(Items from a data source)
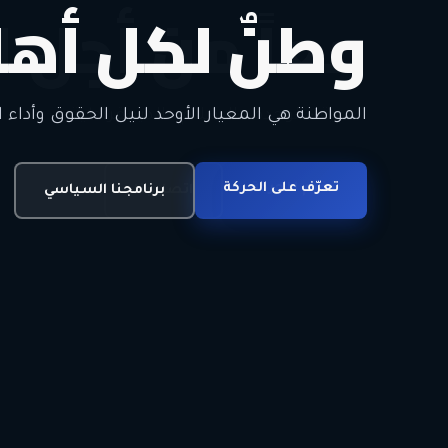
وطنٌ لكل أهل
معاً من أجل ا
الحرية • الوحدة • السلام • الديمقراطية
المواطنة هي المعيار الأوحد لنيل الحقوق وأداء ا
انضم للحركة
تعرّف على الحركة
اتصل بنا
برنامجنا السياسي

* * *

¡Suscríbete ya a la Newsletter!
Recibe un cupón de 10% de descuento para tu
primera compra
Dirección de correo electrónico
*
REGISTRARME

* * *

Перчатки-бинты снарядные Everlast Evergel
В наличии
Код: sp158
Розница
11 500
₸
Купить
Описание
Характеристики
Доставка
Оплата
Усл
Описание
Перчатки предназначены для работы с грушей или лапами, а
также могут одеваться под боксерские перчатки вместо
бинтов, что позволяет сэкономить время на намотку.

• **Work item**
Lines to set down from above: the line with "معاً من أجل ا", the line with "برنامجنا السياسي", and every line between, each exactly as written.

• **Solved problem**
معاً من أجل ا
الحرية • الوحدة • السلام • الديمقراطية
المواطنة هي المعيار الأوحد لنيل الحقوق وأداء ا
انضم للحركة
تعرّف على الحركة
اتصل بنا
برنامجنا السياسي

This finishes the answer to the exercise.